< Explain other AI papers

SparseFlex: High-Resolution and Arbitrary-Topology 3D Shape Modeling

Xianglong He, Zi-Xin Zou, Chia-Hao Chen, Yuan-Chen Guo, Ding Liang, Chun Yuan, Wanli Ouyang, Yan-Pei Cao, Yangguang Li

2025-03-31

SparseFlex: High-Resolution and Arbitrary-Topology 3D Shape Modeling

Summary

This paper is about a new way to create detailed 3D models that can have any shape, even with holes or complex insides.

What's the problem?

Existing methods for creating 3D models often struggle with complex shapes or lose detail, or they take a lot of computing power.

What's the solution?

The researchers developed a system called SparseFlex that uses a special structure to focus on the surfaces of the model, making it more efficient and able to handle complex shapes at high resolution.

Why it matters?

This work matters because it can lead to better 3D models for things like design, manufacturing, and virtual reality.

Abstract

Creating high-fidelity 3D meshes with arbitrary topology, including open surfaces and complex interiors, remains a significant challenge.

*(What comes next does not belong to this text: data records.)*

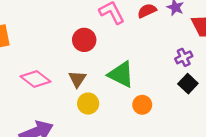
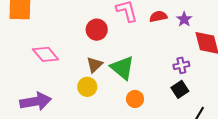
brown triangle: (77, 79) -> (95, 65), moved

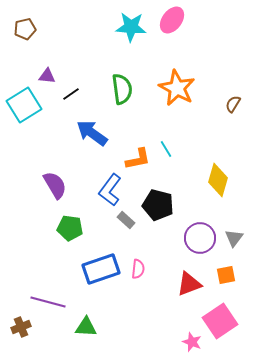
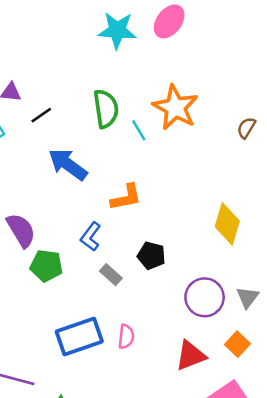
cyan line: (166, 149) -> (139, 130), moved
blue L-shape: (110, 190) -> (91, 237), size x0.7
black pentagon: (158, 205) -> (151, 256), size x0.7
green pentagon: (70, 228) -> (46, 266), moved
orange square: (226, 275) -> (237, 344), turned -36

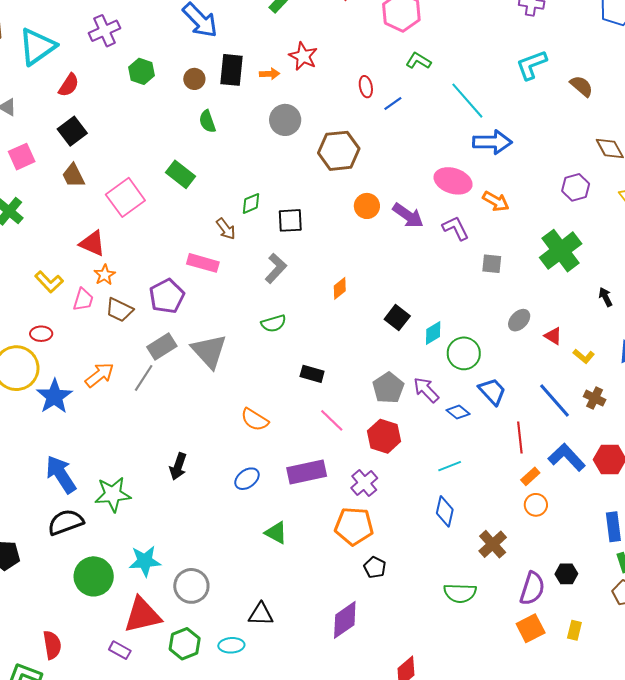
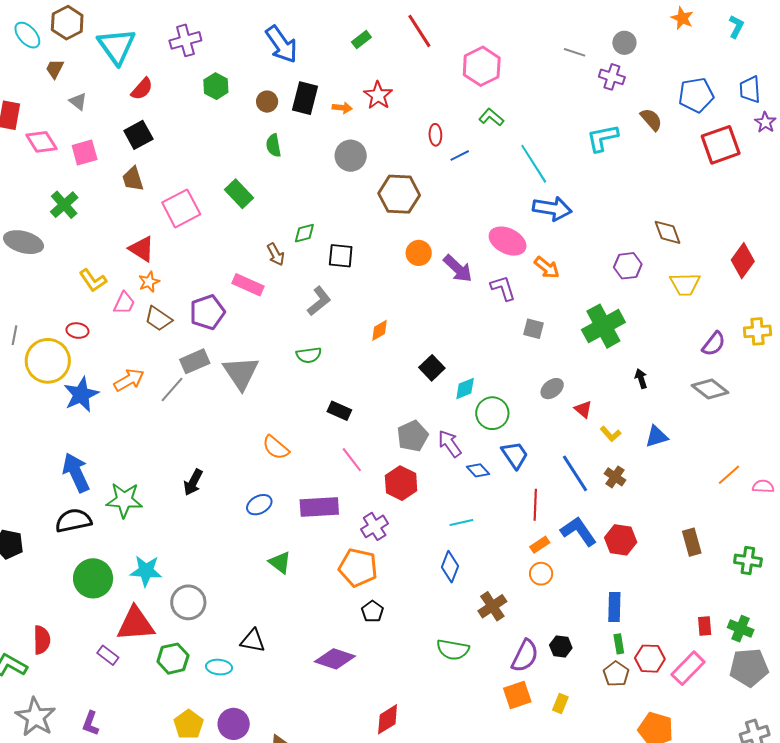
cyan triangle: (37, 47) -> (116, 46), turned -39
brown semicircle: (582, 86) -> (651, 120), moved
purple diamond: (345, 620) -> (335, 659), turned 45

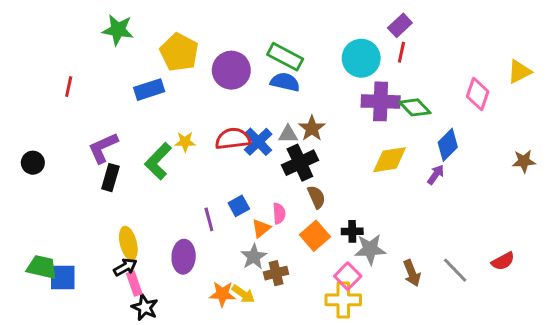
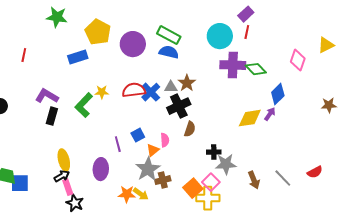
purple L-shape: (103, 148) -> (47, 96), turned 55
yellow diamond: (390, 160) -> (250, 118), moved
brown semicircle: (316, 197) -> (190, 129), turned 42
orange square: (315, 236) -> (193, 188), moved
gray star: (254, 257) -> (148, 169), size x1.4

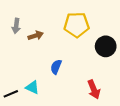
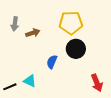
black circle: (106, 46) -> (76, 49), moved
red arrow: (94, 89) -> (97, 83), moved

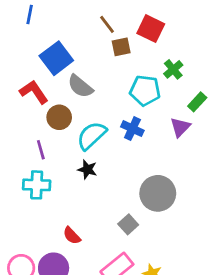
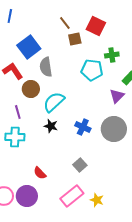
green cross: (173, 69) -> (112, 55), turned 32
gray semicircle: (80, 86) -> (46, 67), turned 42
blue cross: (132, 129) -> (83, 127), moved
gray circle: (158, 193) -> (114, 129), moved

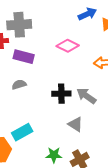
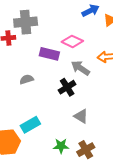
purple rectangle: (24, 57) -> (49, 54), moved
black cross: (61, 94) -> (67, 87), turned -30
gray arrow: (86, 96) -> (80, 68), moved

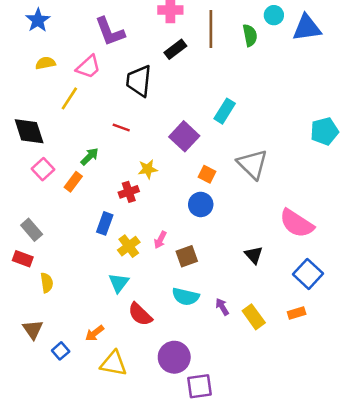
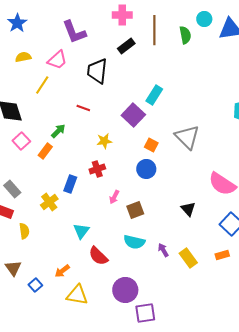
cyan rectangle: (225, 111) -> (154, 95), moved
red cross: (129, 192) -> (97, 169), moved
yellow cross: (129, 246) -> (49, 202), moved

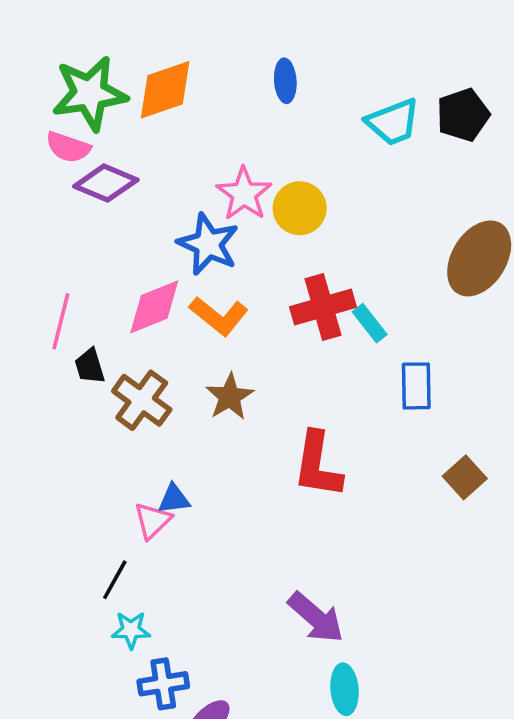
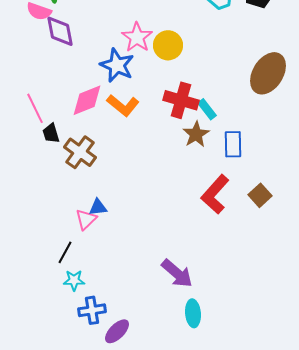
purple diamond: (106, 183) -> (60, 31), turned 56
red cross: (323, 307) -> (181, 100), turned 32
pink line: (61, 321) -> (35, 108), turned -40
brown star: (230, 397) -> (196, 134), moved
red L-shape: (318, 465) -> (215, 194), moved, turned 33

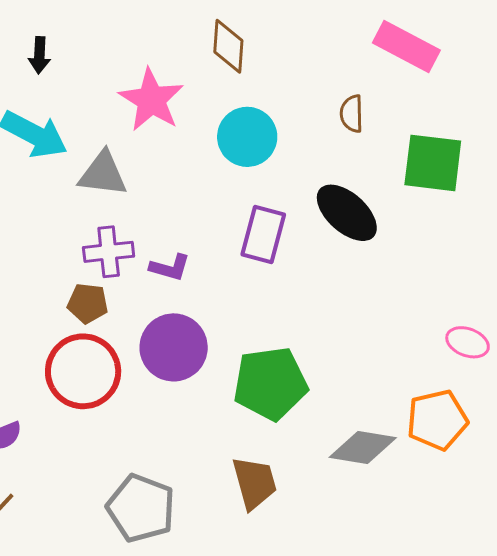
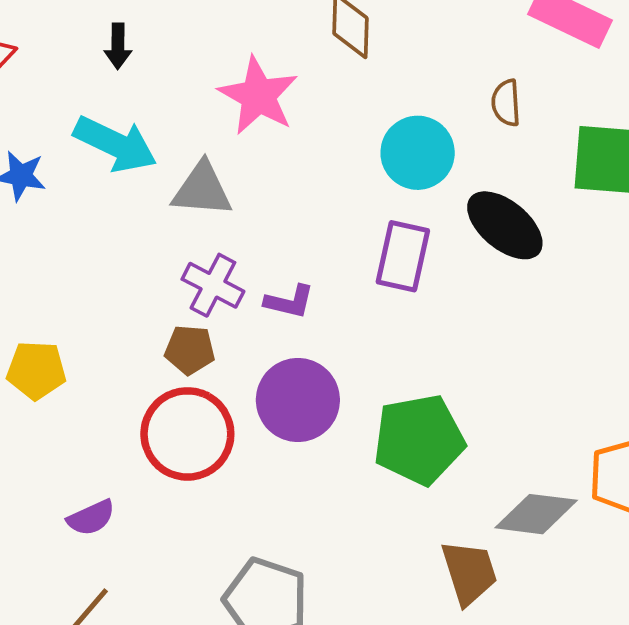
cyan circle: (247, 137) -> (418, 153), moved
purple cross: (109, 252) -> (213, 285), turned 36
brown trapezoid: (254, 483) -> (469, 573), moved

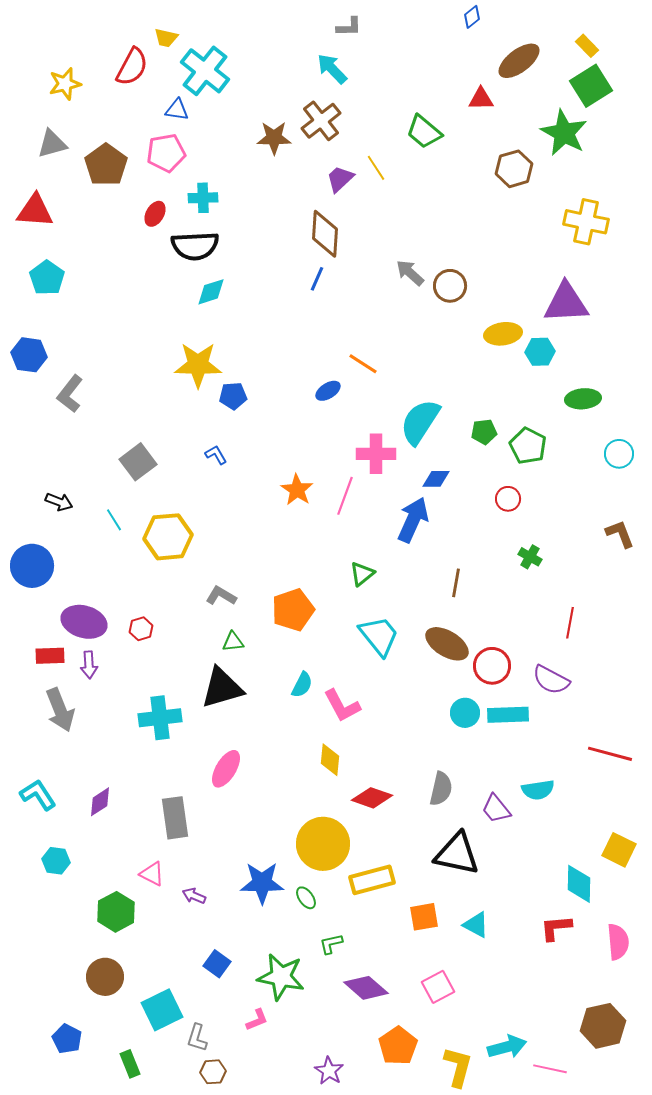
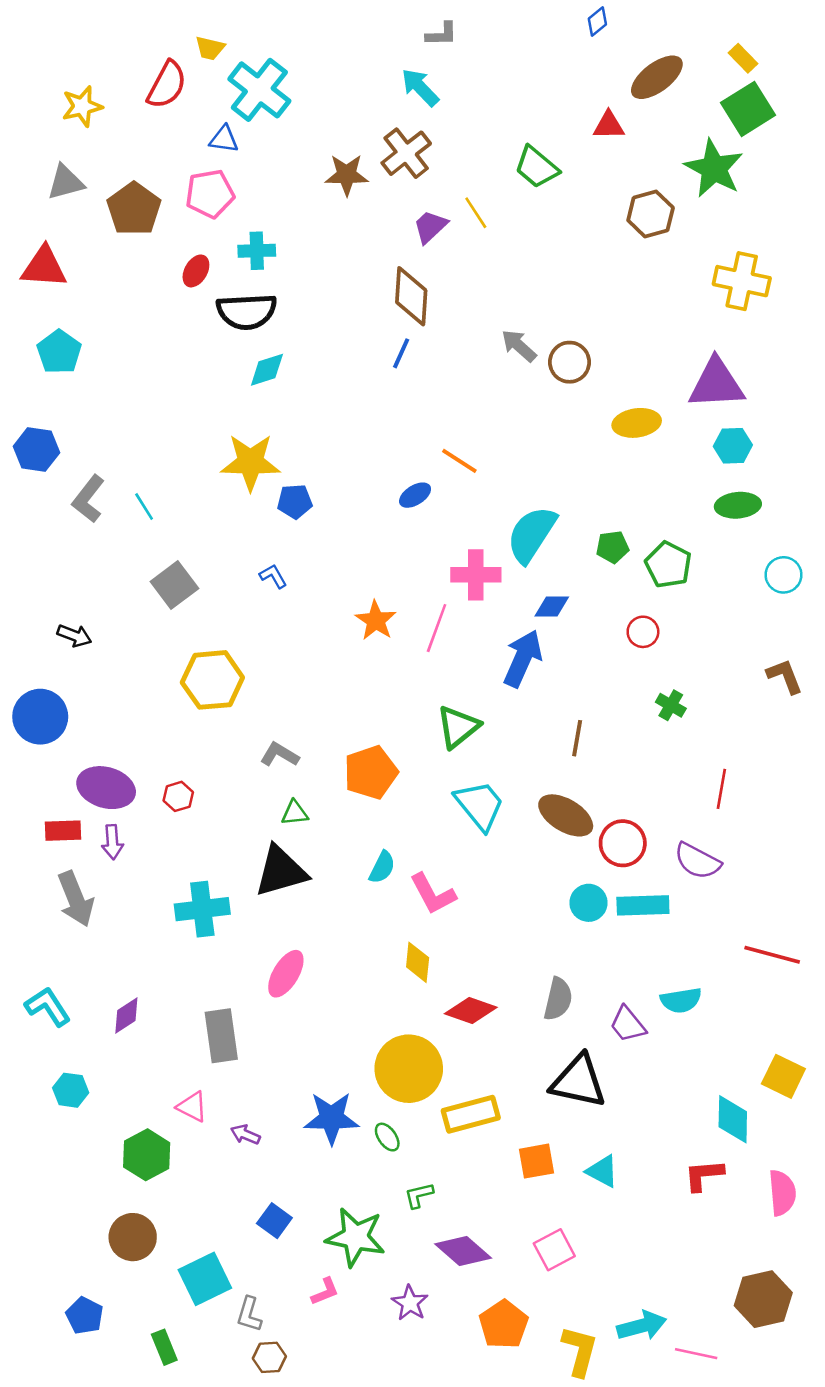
cyan hexagon: (540, 352) -> (733, 446), moved
cyan line: (114, 520) -> (144, 506), moved
green triangle: (362, 574) -> (458, 727), size x1.4
purple star: (329, 1071) -> (410, 1303), moved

Existing implicit field methods often require costly and detail-degrading watertight conversion, while other approaches struggle with high resolutions. This paper introduces SparseFlex, a novel sparse-structured isosurface representation that enables differentiable mesh reconstruction at resolutions up to 1024^3 directly from rendering losses. SparseFlex combines the accuracy of Flexicubes with a sparse voxel structure, focusing computation on surface-adjacent regions and efficiently handling open surfaces. Crucially, we introduce a frustum-aware sectional voxel training strategy that activates only relevant voxels during rendering, dramatically reducing memory consumption and enabling high-resolution training. This also allows, for the first time, the reconstruction of mesh interiors using only rendering supervision. Building upon this, we demonstrate a complete shape modeling pipeline by training a variational autoencoder (VAE) and a rectified flow transformer for high-quality 3D shape generation. Our experiments show state-of-the-art reconstruction accuracy, with a ~82% reduction in Chamfer Distance and a ~88% increase in F-score compared to previous methods, and demonstrate the generation of high-resolution, detailed 3D shapes with arbitrary topology. By enabling high-resolution, differentiable mesh reconstruction and generation with rendering losses, SparseFlex significantly advances the state-of-the-art in 3D shape representation and modeling.